### About this exercise
Your answer must be an exact copy of the records, minus any pictures.

### Collected data

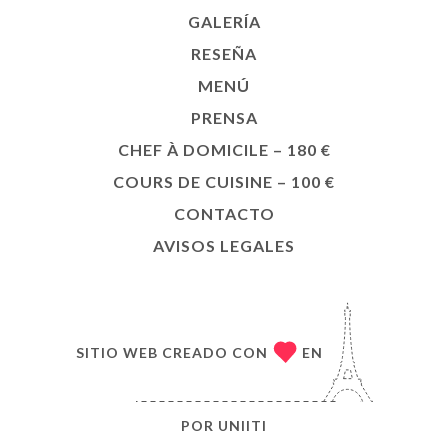
GALERÍA
RESEÑA
MENÚ
PRENSA
CHEF À DOMICILE – 180 €
COURS DE CUISINE – 100 €
CONTACTO
AVISOS LEGALES
SITIO WEB CREADO CON
EN
POR
UNIITI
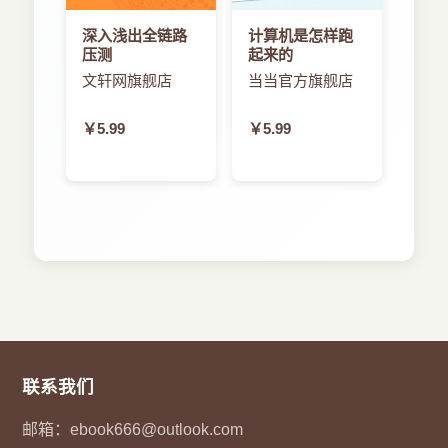
深入浅出全链路
计算机是怎样跑
压测
起来的
文轩网旗舰店
当当官方旗舰店
￥5.99
￥5.99
联系我们
邮箱：
ebook666@outlook.com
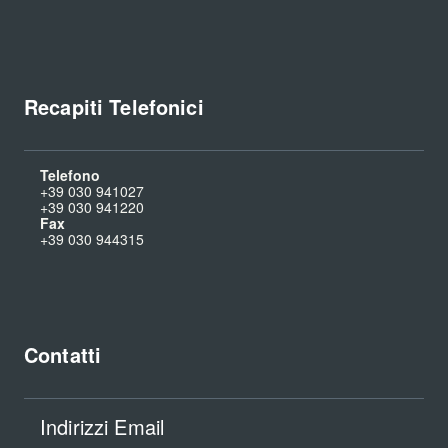
Recapiti Telefonici
Telefono
+39 030 941027
+39 030 941220
Fax
+39 030 944315
Contatti
Indirizzi Email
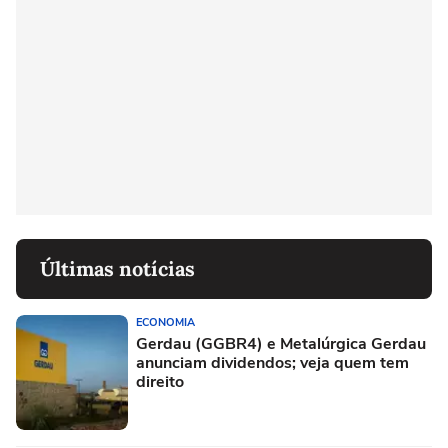
Últimas notícias
ECONOMIA
Gerdau (GGBR4) e Metalúrgica Gerdau
anunciam dividendos; veja quem tem
direito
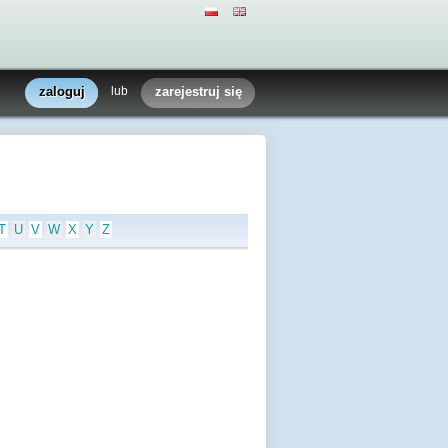
zaloguj
lub
zarejestruj się
T
U
V
W
X
Y
Z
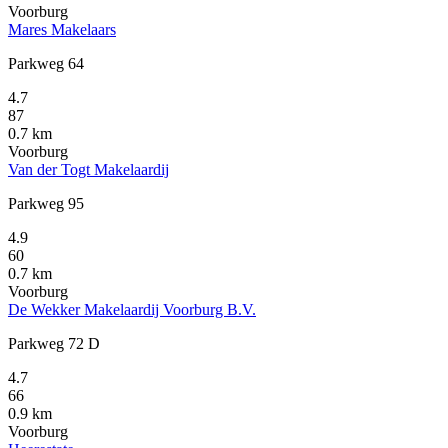
Voorburg
Mares Makelaars
Parkweg 64
4.7
87
0.7 km
Voorburg
Van der Togt Makelaardij
Parkweg 95
4.9
60
0.7 km
Voorburg
De Wekker Makelaardij Voorburg B.V.
Parkweg 72 D
4.7
66
0.9 km
Voorburg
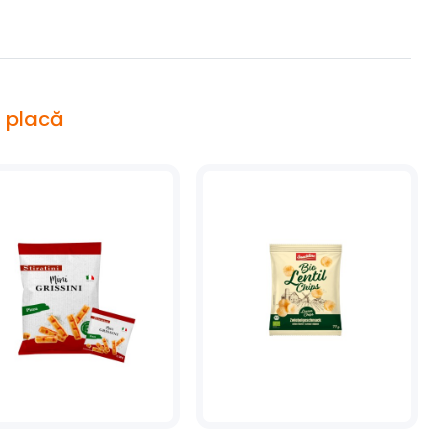
i placă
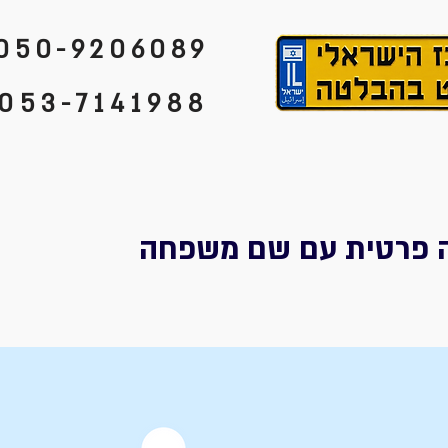
050-9206089
053-7141988
 פרטית עם שם משפחה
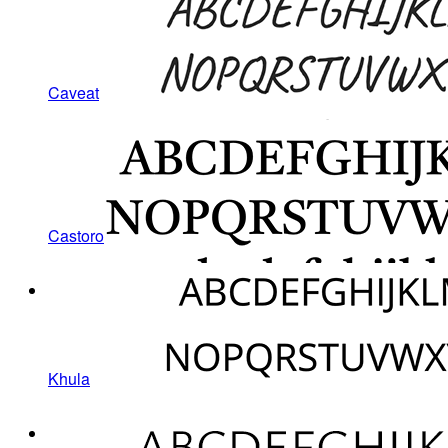
Caveat
Castoro
Khula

### Solved exercise
GALERÍA
RESEÑA
MENÚ
PRENSA
CHEF À DOMICILE – 180 €
COURS DE CUISINE – 100 €
CONTACTO
AVISOS LEGALES
SITIO WEB CREADO CON
EN
POR
UNIITI
深入浅出全链路
计算机是怎样跑
压测
起来的
文轩网旗舰店
当当官方旗舰店
￥5.99
￥5.99
联系我们
邮箱：
ebook666@outlook.com
Recapiti Telefonici
Telefono
+39 030 941027
+39 030 941220
Fax
+39 030 944315
Contatti
Indirizzi Email
Últimas notícias
ECONOMIA
Gerdau (GGBR4) e Metalúrgica Gerdau
anunciam dividendos; veja quem tem
direito
zaloguj
lub
zarejestruj się
T
U
V
W
X
Y
Z
Voorburg
Mares Makelaars
Parkweg 64
4.7
87
0.7 km
Voorburg
Van der Togt Makelaardij
Parkweg 95
4.9
60
0.7 km
Voorburg
De Wekker Makelaardij Voorburg B.V.
Parkweg 72 D
4.7
66
0.9 km
Voorburg
i placă
050-9206089
053-7141988
 פרטית עם שם משפחה
Caveat
Castoro
Khula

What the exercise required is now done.